1. Définition des Dérivées Croisées
Les dérivées partielles secondes mixtes sont aussi appelées dérivées croisées. Pour une fonction $f(x_1, \dots, x_p)$, les dérivées croisées impliquant les variables $x_i$ et $x_j$ (avec $i \neq j$) sont : $$ \frac{\partial^2 f}{\partial x_j \partial x_i} = \frac{\partial}{\partial x_j}\left(\frac{\partial f}{\partial x_i}\right) \quad \text{et} \quad \frac{\partial^2 f}{\partial x_i \partial x_j} = \frac{\partial}{\partial x_i}\left(\frac{\partial f}{\partial x_j}\right) $$
2. Le Théorème de Schwarz
Ce théorème fournit la condition suffisante qui garantit l’égalité de ces dérivées.
Soit $f: U \subset \mathbb{R}^p \to \mathbb{R}$ une fonction définie sur un ouvert $U$.
Si les dérivées partielles secondes $\frac{\partial^2 f}{\partial x_j \partial x_i}$ et $\frac{\partial^2 f}{\partial x_i \partial x_j}$ existent sur $U$ et sont continues en un point $a \in U$, alors elles sont égales en ce point :
$$ \frac{\partial^2 f}{\partial x_j \partial x_i}(a) = \frac{\partial^2 f}{\partial x_i \partial x_j}(a) $$
Pour la grande majorité des fonctions rencontrées en pratique (polynômes, fonctions trigonométriques, exponentielles, etc.), les dérivées secondes sont continues sur leur domaine de définition.
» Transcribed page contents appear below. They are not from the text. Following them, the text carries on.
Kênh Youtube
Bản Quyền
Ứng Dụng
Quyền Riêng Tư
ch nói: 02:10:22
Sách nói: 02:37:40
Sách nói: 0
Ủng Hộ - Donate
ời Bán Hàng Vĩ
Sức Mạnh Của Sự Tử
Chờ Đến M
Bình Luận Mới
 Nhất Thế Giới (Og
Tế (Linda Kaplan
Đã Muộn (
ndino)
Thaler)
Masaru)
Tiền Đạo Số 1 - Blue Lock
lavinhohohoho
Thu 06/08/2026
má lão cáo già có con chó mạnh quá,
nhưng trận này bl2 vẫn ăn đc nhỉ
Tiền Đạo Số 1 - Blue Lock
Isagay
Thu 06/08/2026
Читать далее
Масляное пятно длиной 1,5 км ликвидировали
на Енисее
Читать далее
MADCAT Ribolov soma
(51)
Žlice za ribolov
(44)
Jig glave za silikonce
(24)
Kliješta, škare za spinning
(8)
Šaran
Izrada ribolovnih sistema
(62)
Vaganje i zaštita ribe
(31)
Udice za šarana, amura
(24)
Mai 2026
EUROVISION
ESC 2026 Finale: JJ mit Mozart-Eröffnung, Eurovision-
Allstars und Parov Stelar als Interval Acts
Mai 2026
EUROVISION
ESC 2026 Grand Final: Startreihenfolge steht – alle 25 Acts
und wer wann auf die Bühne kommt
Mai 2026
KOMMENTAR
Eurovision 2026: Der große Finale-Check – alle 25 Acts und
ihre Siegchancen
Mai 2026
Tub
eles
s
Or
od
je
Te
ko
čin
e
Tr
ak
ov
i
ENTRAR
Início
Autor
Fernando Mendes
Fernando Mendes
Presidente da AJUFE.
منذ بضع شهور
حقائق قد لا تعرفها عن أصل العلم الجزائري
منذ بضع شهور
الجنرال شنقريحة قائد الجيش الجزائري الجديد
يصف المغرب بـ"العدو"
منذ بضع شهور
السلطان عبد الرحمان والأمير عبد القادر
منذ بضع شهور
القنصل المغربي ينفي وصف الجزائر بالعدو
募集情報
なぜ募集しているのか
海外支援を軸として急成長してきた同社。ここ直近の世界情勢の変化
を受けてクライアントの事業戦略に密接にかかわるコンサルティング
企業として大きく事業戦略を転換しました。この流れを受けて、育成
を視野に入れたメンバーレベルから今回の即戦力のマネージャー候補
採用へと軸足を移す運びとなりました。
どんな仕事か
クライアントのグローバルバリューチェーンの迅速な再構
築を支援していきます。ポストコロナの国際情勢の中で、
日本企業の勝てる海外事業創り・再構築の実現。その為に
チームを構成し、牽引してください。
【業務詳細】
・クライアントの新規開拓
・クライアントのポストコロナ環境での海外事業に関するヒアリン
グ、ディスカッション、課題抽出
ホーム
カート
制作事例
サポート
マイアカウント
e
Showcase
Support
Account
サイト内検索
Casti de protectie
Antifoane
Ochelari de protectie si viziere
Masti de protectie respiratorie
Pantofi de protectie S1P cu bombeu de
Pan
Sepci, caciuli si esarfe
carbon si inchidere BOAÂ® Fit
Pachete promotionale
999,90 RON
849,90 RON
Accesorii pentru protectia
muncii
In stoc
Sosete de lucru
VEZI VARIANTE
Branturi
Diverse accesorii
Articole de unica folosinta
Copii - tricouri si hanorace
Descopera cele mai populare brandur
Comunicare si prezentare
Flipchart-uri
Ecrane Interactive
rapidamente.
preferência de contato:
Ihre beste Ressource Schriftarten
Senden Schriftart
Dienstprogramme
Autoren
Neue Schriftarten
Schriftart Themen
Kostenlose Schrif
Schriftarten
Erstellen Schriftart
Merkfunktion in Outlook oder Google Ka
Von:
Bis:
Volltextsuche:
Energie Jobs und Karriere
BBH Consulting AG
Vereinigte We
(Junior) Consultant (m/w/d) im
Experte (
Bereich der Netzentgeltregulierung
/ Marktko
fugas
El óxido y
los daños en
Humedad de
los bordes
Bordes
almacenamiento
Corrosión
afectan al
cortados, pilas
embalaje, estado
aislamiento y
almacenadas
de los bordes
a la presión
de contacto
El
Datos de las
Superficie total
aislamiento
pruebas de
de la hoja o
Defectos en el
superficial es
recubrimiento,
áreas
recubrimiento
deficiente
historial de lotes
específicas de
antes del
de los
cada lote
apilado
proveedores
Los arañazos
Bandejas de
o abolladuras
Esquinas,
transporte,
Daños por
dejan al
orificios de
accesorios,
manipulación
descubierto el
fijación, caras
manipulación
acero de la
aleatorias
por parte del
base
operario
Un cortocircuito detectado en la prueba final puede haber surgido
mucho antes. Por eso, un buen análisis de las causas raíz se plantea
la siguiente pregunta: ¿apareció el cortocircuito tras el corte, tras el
Par conséquent, pour ces fonctions, on peut toujours intervertir l’ordre de dérivation.
Exemple de Vérification
Vérifions le théorème pour la fonction $f(x,y) = e^{2x} \cos(y)$.
- Calcul de $\frac{\partial^2 f}{\partial y \partial x}$ :
- D’abord par rapport à $x$ : $\frac{\partial f}{\partial x} = 2e^{2x} \cos(y)$.
- Puis par rapport à $y$ : $\frac{\partial}{\partial y}(2e^{2x} \cos(y)) = 2e^{2x} (-\sin(y)) = -2e^{2x} \sin(y)$.
- Calcul de $\frac{\partial^2 f}{\partial x \partial y}$ :
- D’abord par rapport à $y$ : $\frac{\partial f}{\partial y} = -e^{2x} \sin(y)$.
- Puis par rapport à $x$ : $\frac{\partial}{\partial x}(-e^{2x} \sin(y)) = -2e^{2x} \sin(y)$.
On constate bien l’égalité des deux dérivées croisées.
3. Applications de l’Égalité
Symétrie de la Matrice Hessienne
La conséquence la plus directe est que la matrice Hessienne d’une fonction de classe C² est toujours une matrice symétrique. Cette propriété est essentielle pour l’étude des extrémums locaux.
Vérification des Champs de Gradient
Un champ de vecteurs $F=(F_1, F_2, F_3)$ ne peut dériver d’un potentiel scalaire $f$ (c’est-à-dire $F = \nabla f$) que si son rotationnel est nul. Le théorème de Schwarz est la raison profonde de cette condition.
Par exemple, la composante en $z$ du rotationnel est $\frac{\partial F_2}{\partial x} – \frac{\partial F_1}{\partial y}$. Si $F = \nabla f$, cela s’écrit :
$$ \frac{\partial}{\partial x}\left(\frac{\partial f}{\partial y}\right) – \frac{\partial}{\partial y}\left(\frac{\partial f}{\partial x}\right) = \frac{\partial^2 f}{\partial x \partial y} – \frac{\partial^2 f}{\partial y \partial x} $$
Cette quantité est nulle si $f$ est de classe C², d’après le théorème de Schwarz.